- [Work task]
Could you repeat the records below exactly, without the pictures?

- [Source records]
————
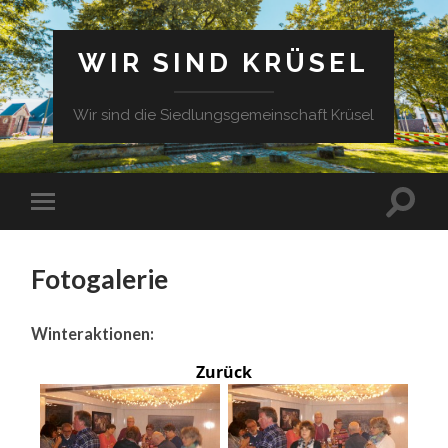
WIR SIND KRÜSEL
Wir sind die Siedlungsgemeinschaft Krüsel
Fotogalerie
Winteraktionen:
Zurück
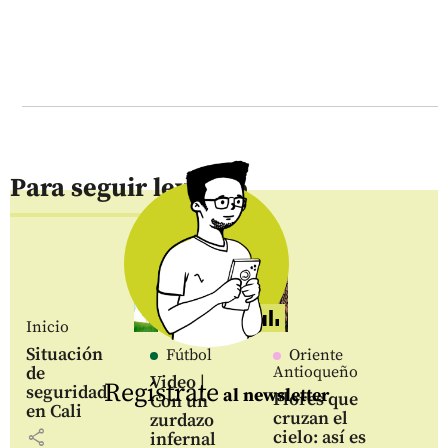
Para seguir leyendo
Inicio
Situación
Fútbol
Oriente
de
Antioqueño
Video |
Regístrate
seguridad
al newsletter
Flores que
Con un
en Cali
cruzan el
zurdazo
share
cielo: así es
infernal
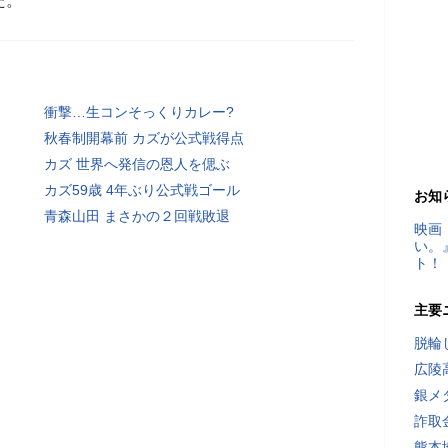
た。
衝撃…生コンそっくりカレー?
秋春制開幕前 カズが公式戦得点
カズ 世界へ発信の恩人を偲ぶ
カズ59歳 4年ぶり公式戦ゴール
お知
青森山田 まさかの２回戦敗退
映画
い。
ト！
主要
脱輪
広陵
銀メ
詐取
熊本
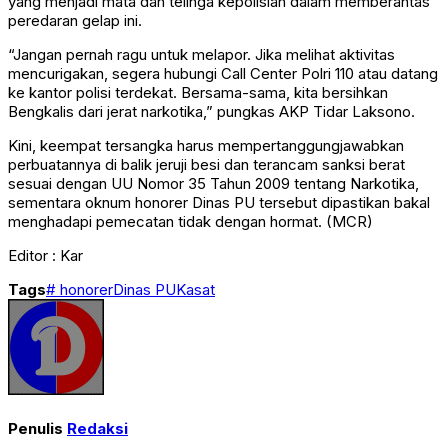
yang menjadi mata dan telinga kepolisian dalam memberantas
peredaran gelap ini.
“Jangan pernah ragu untuk melapor. Jika melihat aktivitas
mencurigakan, segera hubungi Call Center Polri 110 atau datang
ke kantor polisi terdekat. Bersama-sama, kita bersihkan
Bengkalis dari jerat narkotika,” pungkas AKP Tidar Laksono.
Kini, keempat tersangka harus mempertanggungjawabkan
perbuatannya di balik jeruji besi dan terancam sanksi berat
sesuai dengan UU Nomor 35 Tahun 2009 tentang Narkotika,
sementara oknum honorer Dinas PU tersebut dipastikan bakal
menghadapi pemecatan tidak dengan hormat. (MCR)
Editor : Kar
Tags
# honorer
Dinas PU
Kasat
Penulis
Redaksi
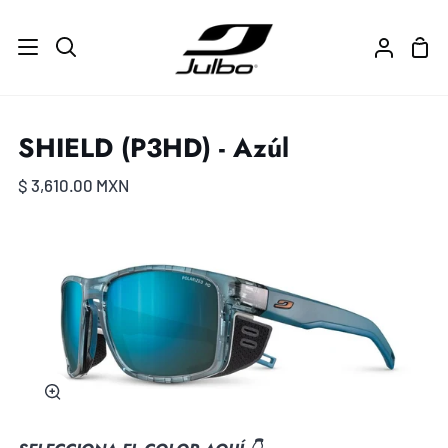
Ir
directamente
Carr
Buscar
Mi
al
de
cuenta
contenido
com
SHIELD (P3HD) - Azúl
$ 3,610.00 MXN
Zoom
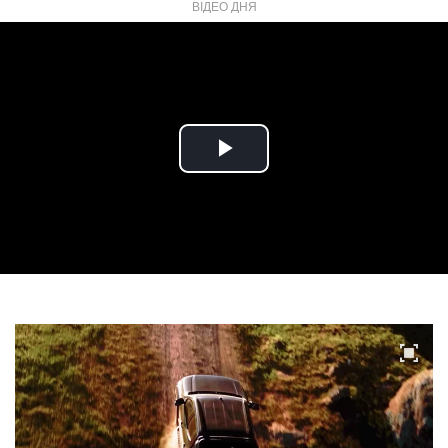
ВІДЕО ДНЯ
Play
Video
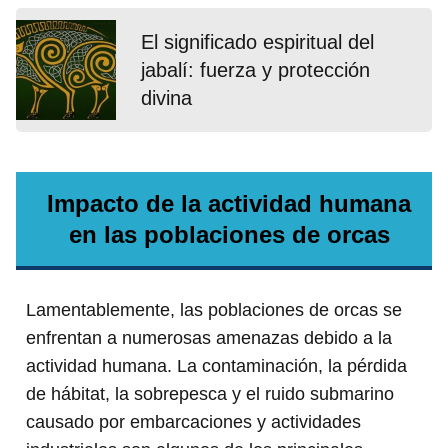
El significado espiritual del
jabalí: fuerza y protección
divina
Impacto de la actividad humana
en las poblaciones de orcas
Lamentablemente, las poblaciones de orcas se
enfrentan a numerosas amenazas debido a la
actividad humana. La contaminación, la pérdida
de hábitat, la sobrepesca y el ruido submarino
causado por embarcaciones y actividades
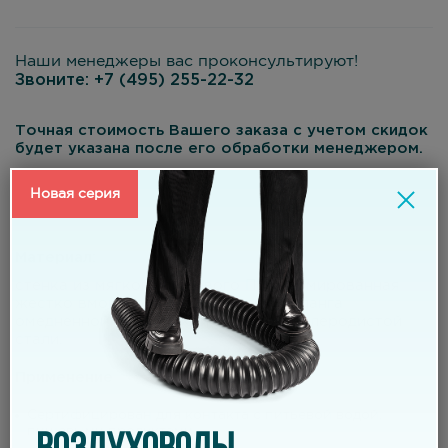
Наши менеджеры вас проконсультируют!
Звоните:
+7 (495) 255-22-32
Точная стоимость Вашего заказа с учетом скидок
будет указана после его обработки менеджером.
Новая серия
Материал:
стенка из мягкого пищевого ПВХ, армированная
жестко вмонтированной в стенку шланга
омедненной проволокой из высокоуглеродистой
стали.
Применение
Сертифицирован для контакта с питьевой водой,
пищевыми продуктами.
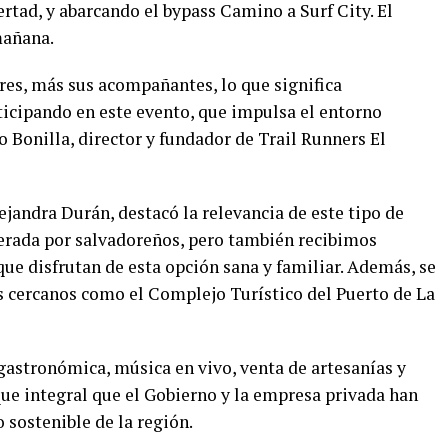
ertad, y abarcando el bypass Camino a Surf City. El
mañana.
es, más sus acompañantes, lo que significa
cipando en este evento, que impulsa el entorno
o Bonilla, director y fundador de Trail Runners El
ejandra Durán, destacó la relevancia de este tipo de
perada por salvadoreños, pero también recibimos
ue disfrutan de esta opción sana y familiar. Además, se
os cercanos como el Complejo Turístico del Puerto de La
gastronómica, música en vivo, venta de artesanías y
que integral que el Gobierno y la empresa privada han
 sostenible de la región.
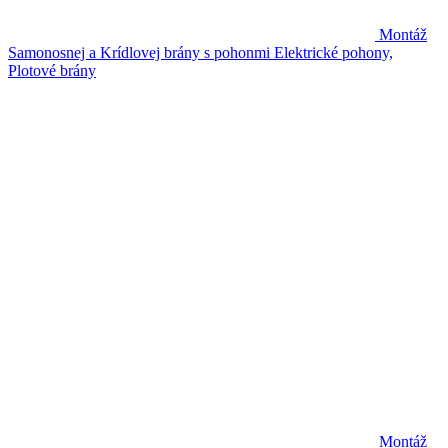
Montáž
Samonosnej a Krídlovej brány s pohonmi
Elektrické pohony,
Plotové brány
Montáž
————
- [Answer area]
WIR SIND KRÜSEL
Wir sind die Siedlungsgemeinschaft Krüsel
Fotogalerie
Winteraktionen:
Zurück
Para seguir leyendo
Inicio
Situación
Fútbol
Oriente
de
Antioqueño
Video |
Regístrate
seguridad
al newsletter
Flores que
Con un
en Cali
cruzan el
zurdazo
share
cielo: así es
infernal
た。
衝撃…生コンそっくりカレー?
秋春制開幕前 カズが公式戦得点
カズ 世界へ発信の恩人を偲ぶ
カズ59歳 4年ぶり公式戦ゴール
お知
青森山田 まさかの２回戦敗退
映画
い。
ト！
主要
脱輪
広陵
銀メ
詐取
熊本
yang menjadi mata dan telinga kepolisian dalam memberantas
peredaran gelap ini.
“Jangan pernah ragu untuk melapor. Jika melihat aktivitas
mencurigakan, segera hubungi Call Center Polri 110 atau datang
ke kantor polisi terdekat. Bersama-sama, kita bersihkan
Bengkalis dari jerat narkotika,” pungkas AKP Tidar Laksono.
Kini, keempat tersangka harus mempertanggungjawabkan
perbuatannya di balik jeruji besi dan terancam sanksi berat
sesuai dengan UU Nomor 35 Tahun 2009 tentang Narkotika,
sementara oknum honorer Dinas PU tersebut dipastikan bakal
menghadapi pemecatan tidak dengan hormat. (MCR)
Editor : Kar
Tags
# honorer
Dinas PU
Kasat
Penulis
Redaksi
Ir
directamente
Carr
Buscar
Mi
al
de
cuenta
contenido
com
SHIELD (P3HD) - Azúl
$ 3,610.00 MXN
Zoom
ВІДЕО ДНЯ
Play
Video
El significado espiritual del
jabalí: fuerza y protección
divina
Impacto de la actividad humana
en las poblaciones de orcas
Lamentablemente, las poblaciones de orcas se
enfrentan a numerosas amenazas debido a la
actividad humana. La contaminación, la pérdida
de hábitat, la sobrepesca y el ruido submarino
causado por embarcaciones y actividades
Наши менеджеры вас проконсультируют!
Звоните:
+7 (495) 255-22-32
Точная стоимость Вашего заказа с учетом скидок
будет указана после его обработки менеджером.
Новая серия
Материал:
стенка из мягкого пищевого ПВХ, армированная
жестко вмонтированной в стенку шланга
омедненной проволокой из высокоуглеродистой
стали.
Применение
Сертифицирован для контакта с питьевой водой,
пищевыми продуктами.
ertad, y abarcando el bypass Camino a Surf City. El
mañana.
es, más sus acompañantes, lo que significa
cipando en este evento, que impulsa el entorno
o Bonilla, director y fundador de Trail Runners El
ejandra Durán, destacó la relevancia de este tipo de
perada por salvadoreños, pero también recibimos
ue disfrutan de esta opción sana y familiar. Además, se
os cercanos como el Complejo Turístico del Puerto de La
gastronómica, música en vivo, venta de artesanías y
que integral que el Gobierno y la empresa privada han
 sostenible de la región.
Montáž
Samonosnej a Krídlovej brány s pohonmi
Elektrické pohony,
Plotové brány
Montáž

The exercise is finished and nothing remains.